Quoi de plus alléchant qu’une soirée en compagnie de la grande soprano finlandaise Karita Mattila ? Cette dernière propose un voyage éclectique qui débute par les colorés Zigeunerlieder de Brahms, qui ont chauffé admirablement l’atmosphère afin de mieux apprécier les somptueux Wesendonck Lieder de Wagner, puis en écho les couleurs si typiques, l’humour grinçant des Vier Lieder de Berg, et enfin l’opulence d’une sélection de lieder de Richard Strauss. 

Karita Mattila © Lauri Eriksson
Karita Mattila
© Lauri Eriksson

Que dire de Karita Mattila, cet ovni splendide dans l’armée de grands chanteurs que nous envoie la Scandinavie ? Karita Mattila, c’est une expérience sensorielle à vivre, et au-delà du son, ressentir par les tripes, l’âme de la musique qu’elle fait jaillir, comme une évidence. Depuis ses débuts à Covent Garden à l'âge de 26 ans, la chanteuse finlandaise s’est imposée par son soprano charpenté, volontiers dramatique, caractérisé par les couleurs chaudes d’une voix unique et arpente les scènes les plus renommées en s’offrant aux rôles les plus écrasants du répertoire : Elisabeth, Elektra, Salomé, Desdémone, Léonore, Jenufa, Elsa, Sieglinde, Tosca...

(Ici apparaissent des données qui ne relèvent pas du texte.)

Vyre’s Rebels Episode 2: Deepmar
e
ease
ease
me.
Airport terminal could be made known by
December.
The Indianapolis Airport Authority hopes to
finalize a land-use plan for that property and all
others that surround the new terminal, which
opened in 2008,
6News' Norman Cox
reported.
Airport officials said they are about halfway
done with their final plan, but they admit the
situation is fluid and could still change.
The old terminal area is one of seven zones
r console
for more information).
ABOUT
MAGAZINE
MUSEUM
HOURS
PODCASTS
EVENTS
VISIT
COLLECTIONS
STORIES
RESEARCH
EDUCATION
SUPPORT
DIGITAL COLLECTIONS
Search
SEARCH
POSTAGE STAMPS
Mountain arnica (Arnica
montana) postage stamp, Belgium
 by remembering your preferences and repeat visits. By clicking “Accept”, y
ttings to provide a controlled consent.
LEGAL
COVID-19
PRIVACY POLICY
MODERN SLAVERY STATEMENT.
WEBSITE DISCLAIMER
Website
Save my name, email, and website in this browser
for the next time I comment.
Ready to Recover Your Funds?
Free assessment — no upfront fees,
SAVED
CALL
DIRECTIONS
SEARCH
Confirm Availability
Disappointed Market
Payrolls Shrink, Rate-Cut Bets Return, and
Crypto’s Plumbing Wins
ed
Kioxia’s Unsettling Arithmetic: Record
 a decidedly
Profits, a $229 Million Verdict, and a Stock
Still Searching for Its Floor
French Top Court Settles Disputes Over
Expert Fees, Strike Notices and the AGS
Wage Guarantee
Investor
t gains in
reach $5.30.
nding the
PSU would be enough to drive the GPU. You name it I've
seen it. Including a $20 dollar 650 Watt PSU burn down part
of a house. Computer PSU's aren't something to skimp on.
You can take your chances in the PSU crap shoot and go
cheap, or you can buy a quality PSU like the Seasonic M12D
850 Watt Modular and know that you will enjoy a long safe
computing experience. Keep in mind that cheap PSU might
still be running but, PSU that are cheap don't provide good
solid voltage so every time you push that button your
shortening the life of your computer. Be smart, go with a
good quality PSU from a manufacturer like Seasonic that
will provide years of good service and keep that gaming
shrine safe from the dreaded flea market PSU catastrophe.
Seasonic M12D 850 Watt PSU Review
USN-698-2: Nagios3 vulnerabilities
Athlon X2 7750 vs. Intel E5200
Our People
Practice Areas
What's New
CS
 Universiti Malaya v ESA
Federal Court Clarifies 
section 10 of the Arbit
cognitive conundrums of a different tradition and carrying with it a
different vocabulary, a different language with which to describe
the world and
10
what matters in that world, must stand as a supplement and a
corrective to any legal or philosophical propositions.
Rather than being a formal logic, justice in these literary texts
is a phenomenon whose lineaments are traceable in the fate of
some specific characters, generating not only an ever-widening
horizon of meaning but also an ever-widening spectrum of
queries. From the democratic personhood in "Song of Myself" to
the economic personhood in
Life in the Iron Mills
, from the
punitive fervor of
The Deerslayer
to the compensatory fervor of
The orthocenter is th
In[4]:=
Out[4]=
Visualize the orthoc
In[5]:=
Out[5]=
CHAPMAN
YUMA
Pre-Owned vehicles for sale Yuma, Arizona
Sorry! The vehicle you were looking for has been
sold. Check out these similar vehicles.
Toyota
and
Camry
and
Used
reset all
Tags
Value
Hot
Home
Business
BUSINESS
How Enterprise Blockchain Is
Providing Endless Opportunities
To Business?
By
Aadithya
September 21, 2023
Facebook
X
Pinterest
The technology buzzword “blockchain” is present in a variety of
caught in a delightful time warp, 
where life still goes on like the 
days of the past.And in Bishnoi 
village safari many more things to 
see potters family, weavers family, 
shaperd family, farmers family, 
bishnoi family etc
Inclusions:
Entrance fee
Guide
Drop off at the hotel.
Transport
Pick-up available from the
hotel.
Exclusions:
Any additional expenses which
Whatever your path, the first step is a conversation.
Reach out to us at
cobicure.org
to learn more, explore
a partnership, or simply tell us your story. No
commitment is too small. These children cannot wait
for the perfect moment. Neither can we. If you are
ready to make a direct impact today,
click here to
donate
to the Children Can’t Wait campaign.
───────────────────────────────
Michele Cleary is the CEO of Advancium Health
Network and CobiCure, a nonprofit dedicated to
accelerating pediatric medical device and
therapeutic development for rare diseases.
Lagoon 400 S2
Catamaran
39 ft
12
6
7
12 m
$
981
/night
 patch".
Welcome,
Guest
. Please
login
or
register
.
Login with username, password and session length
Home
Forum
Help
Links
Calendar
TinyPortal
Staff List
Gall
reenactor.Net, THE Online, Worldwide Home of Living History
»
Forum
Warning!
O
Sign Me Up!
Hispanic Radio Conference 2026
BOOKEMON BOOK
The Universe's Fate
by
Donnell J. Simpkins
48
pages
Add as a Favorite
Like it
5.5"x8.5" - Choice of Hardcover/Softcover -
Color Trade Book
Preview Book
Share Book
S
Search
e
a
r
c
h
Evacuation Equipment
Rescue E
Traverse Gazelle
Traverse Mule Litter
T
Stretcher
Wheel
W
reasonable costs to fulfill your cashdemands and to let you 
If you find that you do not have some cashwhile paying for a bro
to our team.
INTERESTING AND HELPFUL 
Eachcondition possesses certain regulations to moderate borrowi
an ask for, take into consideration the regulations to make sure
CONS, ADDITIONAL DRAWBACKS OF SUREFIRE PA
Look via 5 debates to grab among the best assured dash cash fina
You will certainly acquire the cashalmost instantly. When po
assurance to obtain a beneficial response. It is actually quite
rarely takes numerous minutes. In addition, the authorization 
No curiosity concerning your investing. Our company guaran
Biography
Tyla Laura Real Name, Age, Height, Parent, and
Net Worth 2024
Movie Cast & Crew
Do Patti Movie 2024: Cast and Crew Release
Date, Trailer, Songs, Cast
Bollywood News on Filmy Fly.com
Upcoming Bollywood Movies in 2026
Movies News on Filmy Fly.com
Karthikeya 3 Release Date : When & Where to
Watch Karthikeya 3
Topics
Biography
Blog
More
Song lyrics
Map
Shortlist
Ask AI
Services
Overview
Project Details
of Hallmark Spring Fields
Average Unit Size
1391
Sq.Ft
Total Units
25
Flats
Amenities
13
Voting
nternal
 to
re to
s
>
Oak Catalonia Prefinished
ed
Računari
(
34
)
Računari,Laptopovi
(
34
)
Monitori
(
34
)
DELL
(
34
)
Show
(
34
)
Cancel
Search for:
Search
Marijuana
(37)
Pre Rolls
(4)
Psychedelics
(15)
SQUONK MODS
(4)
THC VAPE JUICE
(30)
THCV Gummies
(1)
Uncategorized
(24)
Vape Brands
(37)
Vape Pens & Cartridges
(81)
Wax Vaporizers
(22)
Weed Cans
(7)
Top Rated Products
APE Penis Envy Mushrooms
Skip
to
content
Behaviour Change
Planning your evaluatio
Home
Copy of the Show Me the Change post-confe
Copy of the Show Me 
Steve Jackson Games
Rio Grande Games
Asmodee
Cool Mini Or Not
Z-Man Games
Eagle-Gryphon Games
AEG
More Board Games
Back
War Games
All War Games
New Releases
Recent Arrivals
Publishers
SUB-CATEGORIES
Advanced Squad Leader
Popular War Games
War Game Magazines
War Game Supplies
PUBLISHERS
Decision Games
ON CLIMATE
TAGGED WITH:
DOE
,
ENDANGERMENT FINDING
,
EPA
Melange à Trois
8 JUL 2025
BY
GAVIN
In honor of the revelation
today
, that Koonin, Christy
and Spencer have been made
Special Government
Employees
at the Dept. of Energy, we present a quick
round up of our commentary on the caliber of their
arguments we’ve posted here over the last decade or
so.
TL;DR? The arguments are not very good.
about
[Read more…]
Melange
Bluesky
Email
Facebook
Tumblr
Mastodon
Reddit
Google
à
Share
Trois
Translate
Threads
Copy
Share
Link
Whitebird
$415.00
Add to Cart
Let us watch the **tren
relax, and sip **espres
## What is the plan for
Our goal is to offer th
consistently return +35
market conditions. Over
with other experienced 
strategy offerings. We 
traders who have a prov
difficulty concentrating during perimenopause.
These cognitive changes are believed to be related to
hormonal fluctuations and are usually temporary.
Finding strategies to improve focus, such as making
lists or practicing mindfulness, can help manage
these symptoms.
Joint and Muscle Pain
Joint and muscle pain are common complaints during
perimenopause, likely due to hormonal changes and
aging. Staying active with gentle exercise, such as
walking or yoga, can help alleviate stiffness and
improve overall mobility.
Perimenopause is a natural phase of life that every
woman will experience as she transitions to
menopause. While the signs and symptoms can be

Des Zigeunerlieder, on aura apprécié la belle lenteur du « Lieber Gott, du Weisst » porté par un legato somptueux et une voix d’or. Le texte est offert dans sa richesse, la soliste interprétant à merveille les nuances de ce dernier, mais c’est avec les Wesendonck Lieder que le frisson s’installe, convoqué par les moyens somptueux de la soprano dès « Der Engel » qui ouvre le cycle. Le « Stehe Still ! » est superbe par une ligne vocale pléthorique, soutenu par le piano subtil de Ville Matvejeff. Ce dernier nous emmène loin avec l’introduction du magistral « Im Treibhaus », dont la soprano s’empare avec un sens dramatique qui puise sa profondeur dans son expérience de la scène et la proximité évidente avec Wagner. Avec bonheur, elle réussit à marcher sur le fil ténu de l’émotion, de la noirceur, sans tomber dans une caricature du romantisme excessif dans lequel se vautrent certains chanteurs. On retrouve dans « Schmerzen » les éclats argentés des aigus de la finlandaise pour aboutir sur l’intimité du « Traüme » à l’émotion vibrante et au texte exposé merveilleusement : l’émotion est à son apogée. 

Les Vier Lieder prouvent le sens du jeu de la soprano qui déclame à merveille. Elle est fulgurante  dans le « Dem Schmerz sein Recht », véhémente dans le « Nun ich der Riensen Stärksten überwand », s’éclipse enfin, pleine de malice avec le « Warm die Lüfte ».

Quant à Richard Strauss, les différents lieder proposent un voyage musical abouti dans le monde onirique d’un soprano somptueux. Et si ces lieder sont opulents avec orchestre, le piano de Ville Matvejeff supporte à merveille et avec musicalité la soprano qui est un orchestre à elle seule. Alors bien sûr, la voix entendue il y a des années au Théâtre du Châtelet dans Arabella de Richard Strauss s’est transformée, mais subsistent la ligne, le souffle, le métal irradiant et, au-delà, un don de soi total : la chanteuse s’avance au public sans masque et revêt un costume adapté à chaque style musical en grande artiste et comédienne.

Ce récital aura été émaillé de quelques défauts mais disons-le : la fascination prend le dessus, l’humanité et la fragilité de cette amazone nous subjuguent et irradient, rendant obsolètes toutes tentations de critiques et autres tergiversations sur le détail. Chapeau bas.